Ask John: What Are The Ideal Principles of Translating?
|Question:
How should anime be translated? Should it be translated as literally as possible without appearing “wooden,” or should it be translated to be readable without interpretation or cultural bias? Is there always a concern that the anime translators, whether they are professionals or fansubbers, are providing their own commentary and cultural biases in their translations? Should translators translate anime so the anime speaks for itself (i.e. the anime tells viewers what it is about), instead of making the anime speak for the translators (i.e. the translators tell viewers what they think the anime is saying)?
Answer:
My simple opinion is that a translation should attempt to allow a foreign viewer to appreciate a film, as much as possible, the way the film’s intended audience enjoyed the film. With Japanese in particular, it’s impossible to use a strictly literal translation because literal translation results in awkwardness and imprecision such as Tonari no Totoro (My Neighbor Totoro) becoming “Neighborhood of Totoro” or “Totoro’s Neighborhood.” So it’s absolutely necessary to have some interpretation in a translation. I also believe that a translation should reflect cultural bias. When I watch a Japanese film, I think the translation should respect the fact that the original spoken dialogue is Japanese. In other words, I don’t want to see, read, or hear American cultural references or jokes in a subtitled translation of a Japanese film because I know that the original Japanese dialogue didn’t contain such references. I’m aware that one argument posits that localizing jokes and dialogue makes a translation more accessible. But at that point what the viewer sees is no longer a faithful translation, but rather a new work – a version of the film that is not what the original creator created.
A subtitle translation should subvert itself to the goal of translating. When a subtitle translation becomes distinguishable as a script on its own, it becomes distracting and no longer serves its intended purpose. A translator is a medium for the conveyance of an artist’s ideas to a viewer, so a good translator is a writer able to make his/her efforts virtually invisible. A good translation, in my opinion, is one that presents the original dialogue and allows viewers themselves to interpret it themselves. Localizing cultural jokes and references certainly makes anime more easily digestible, but by definition eliminates elements the original cultural and artistic content of the film. Speaking only for myself, I’d rather read a subtitled translation of a Japanese joke then research it and educate myself about a new aspect of Japanese culture than read, instead, an American joke and get a laugh at the expense of any insight into the Japanese culture and society that created the foreign film I’m watching.

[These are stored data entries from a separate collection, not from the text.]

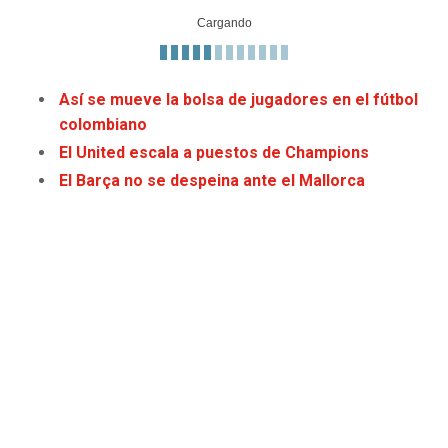
Así se mueve la bolsa de jugadores en el fútbol
colombiano
El United escala a puestos de Champions
El Barça no se despeina ante el Mallorca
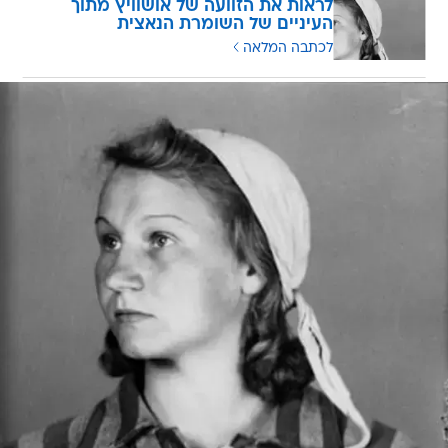
לראות את הזוועה של אושוויץ מתוך
העיניים של השומרת הנאצית
לכתבה המלאה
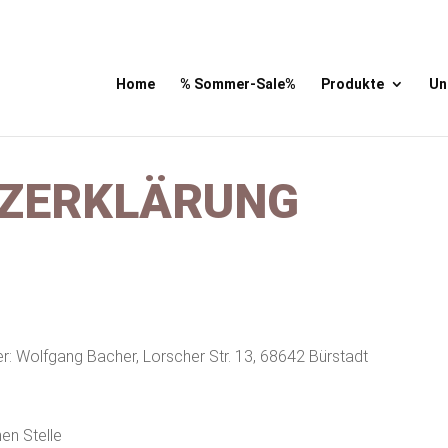
Home
% Sommer-Sale%
Produkte
Un
ZERKLÄRUNG
er: Wolfgang Bacher, Lorscher Str. 13, 68642 Bürstadt
en Stelle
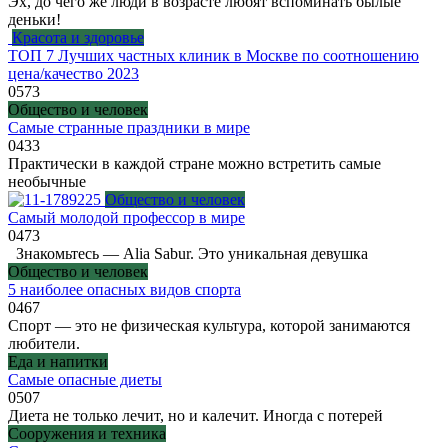
Эх, до чего же люди в возрасте любят вспоминать былые
деньки!
Красота и здоровье
ТОП 7 Лучших частных клиник в Москве по соотношению
цена/качество 2023
0
573
Общество и человек
Самые странные праздники в мире
0
433
Практически в каждой стране можно встретить самые
необычные
Общество и человек
Самый молодой профессор в мире
0
473
Знакомьтесь — Alia Sabur. Это уникальная девушка
Общество и человек
5 наиболее опасных видов спорта
0
467
Спорт — это не физическая культура, которой занимаются
любители.
Еда и напитки
Самые опасные диеты
0
507
Диета не только лечит, но и калечит. Иногда с потерей
Сооружения и техника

A good translator absolutely should use his/her own judgement and experience and bias to enhance the immersion of the viewer in a film, but enhancing or supplementing the film’s original script is, I believe, an irresponsible and inappropriate liberty that obscures the artwork of the original writer, which is presumably what I’m interested in seeing. The presentation of story and dialogue is the job of the original writer. A translator’s role is to convey that writer’s message; not replace the original writer’s words with those of the translator.